Pilots call for careful assessment of laptop ban to US
Proposed new US rules restricting personal electronic devices (PEDs) on board aircraft between Europe and the US may have a dangerous knock-on effect for other flight safety issues, the UK pilots’ association is warning.
The British Airline Pilots’ Association (BALPA) believes the risk arising from storing PEDs in the hold where they may catch fire without being noticed could be greater than the security risk of having them in the cabin.
The US is thought to be proposing extending their ‘device ban’ on flights from all European countries, which would mean all devices over a certain size would have to be carried in the hold rather than the cabin.

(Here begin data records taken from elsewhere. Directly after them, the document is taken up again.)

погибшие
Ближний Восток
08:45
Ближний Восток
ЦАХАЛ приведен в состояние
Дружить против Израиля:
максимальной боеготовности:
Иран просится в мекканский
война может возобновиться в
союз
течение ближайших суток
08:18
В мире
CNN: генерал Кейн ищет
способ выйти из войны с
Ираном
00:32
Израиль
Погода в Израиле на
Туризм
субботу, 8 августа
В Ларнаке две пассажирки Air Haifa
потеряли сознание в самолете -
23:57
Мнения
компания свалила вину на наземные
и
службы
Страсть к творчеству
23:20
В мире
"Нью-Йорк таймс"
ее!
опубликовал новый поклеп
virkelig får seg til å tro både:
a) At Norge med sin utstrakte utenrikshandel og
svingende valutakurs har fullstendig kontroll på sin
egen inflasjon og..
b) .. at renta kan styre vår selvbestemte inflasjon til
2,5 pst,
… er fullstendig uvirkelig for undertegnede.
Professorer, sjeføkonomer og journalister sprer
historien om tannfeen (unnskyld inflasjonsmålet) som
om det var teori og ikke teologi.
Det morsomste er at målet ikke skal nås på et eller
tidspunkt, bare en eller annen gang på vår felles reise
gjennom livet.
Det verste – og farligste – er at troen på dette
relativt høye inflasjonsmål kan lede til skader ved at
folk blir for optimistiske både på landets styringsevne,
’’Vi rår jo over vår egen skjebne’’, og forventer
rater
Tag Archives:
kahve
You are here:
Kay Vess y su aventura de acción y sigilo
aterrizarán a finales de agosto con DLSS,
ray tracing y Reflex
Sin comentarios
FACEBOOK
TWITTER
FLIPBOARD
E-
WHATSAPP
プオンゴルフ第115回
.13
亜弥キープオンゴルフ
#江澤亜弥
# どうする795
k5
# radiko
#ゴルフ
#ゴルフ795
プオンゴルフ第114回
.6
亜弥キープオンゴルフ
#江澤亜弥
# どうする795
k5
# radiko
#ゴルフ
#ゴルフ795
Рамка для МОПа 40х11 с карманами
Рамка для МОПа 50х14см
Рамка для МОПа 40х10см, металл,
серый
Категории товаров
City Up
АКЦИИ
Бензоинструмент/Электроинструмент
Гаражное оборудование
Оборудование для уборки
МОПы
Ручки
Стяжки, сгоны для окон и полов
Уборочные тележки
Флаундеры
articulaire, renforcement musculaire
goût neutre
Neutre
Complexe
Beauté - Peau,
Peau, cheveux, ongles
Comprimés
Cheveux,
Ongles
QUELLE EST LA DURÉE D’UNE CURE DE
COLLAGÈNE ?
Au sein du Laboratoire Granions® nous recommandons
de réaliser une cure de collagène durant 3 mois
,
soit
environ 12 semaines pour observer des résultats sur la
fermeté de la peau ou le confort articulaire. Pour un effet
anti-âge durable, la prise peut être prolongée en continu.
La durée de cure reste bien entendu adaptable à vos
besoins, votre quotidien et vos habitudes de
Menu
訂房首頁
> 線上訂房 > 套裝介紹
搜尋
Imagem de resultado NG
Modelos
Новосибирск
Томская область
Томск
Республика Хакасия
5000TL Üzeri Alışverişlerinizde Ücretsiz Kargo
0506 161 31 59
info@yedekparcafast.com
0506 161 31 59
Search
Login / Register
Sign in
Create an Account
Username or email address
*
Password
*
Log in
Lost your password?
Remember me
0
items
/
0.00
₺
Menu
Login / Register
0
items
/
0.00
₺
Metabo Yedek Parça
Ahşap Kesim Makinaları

The British Airline Pilots’ Association says this clashes with current safety advice, which states devices should ideally be carried in the cabin in case of a fire.
The extension of the device ban would mean that the handful of flights affected by the current ban will increase to hundreds of flights a day, vastly increasing the risk of a fire in the hold.
These new rules could solve one problem while creating another says the UK pilots’ association.
Most modern electronic devices such as laptops, tablets and mobile phones are powered by lithium batteries that, when faulty or when short circuited, can cause devastating fires.
Lithium battery fires, unless caught early, can spread quickly and therefore official ICAO (International Civil Aviation Organization) advice is that devices should be kept in the cabin so that any potential fires can be spotted and extinguished before they enter a state known as ‘thermal runaway’ – at which point they are almost impossible to extinguish.
A fire in the hold would get out of control without being noticed and the crew would be unable to access the fire in order to deal with it; lithium batteries have been cited in the accident reports of at least two fatal accidents.
BALPA Flight Safety Specialist, Steve Landells, said:
“Given the risk of fire from these devices when they are damaged or they short circuit, an incident in the cabin would be spotted earlier and this would enable the crew to react quickly before any fire becomes uncontainable.
“If these devices are kept in the hold, the risk is that if a fire occurs the results can be catastrophic; indeed, there have been two crashes where lithium batteries have been cited in the accident reports.
“We don’t doubt the security threats that have led to consideration of extending the ban on devices but we urge the authorities to carefully assess the additional fire risk from storing more PEDs in the hold to ensure we’re not solving one problem by creating a worse one.”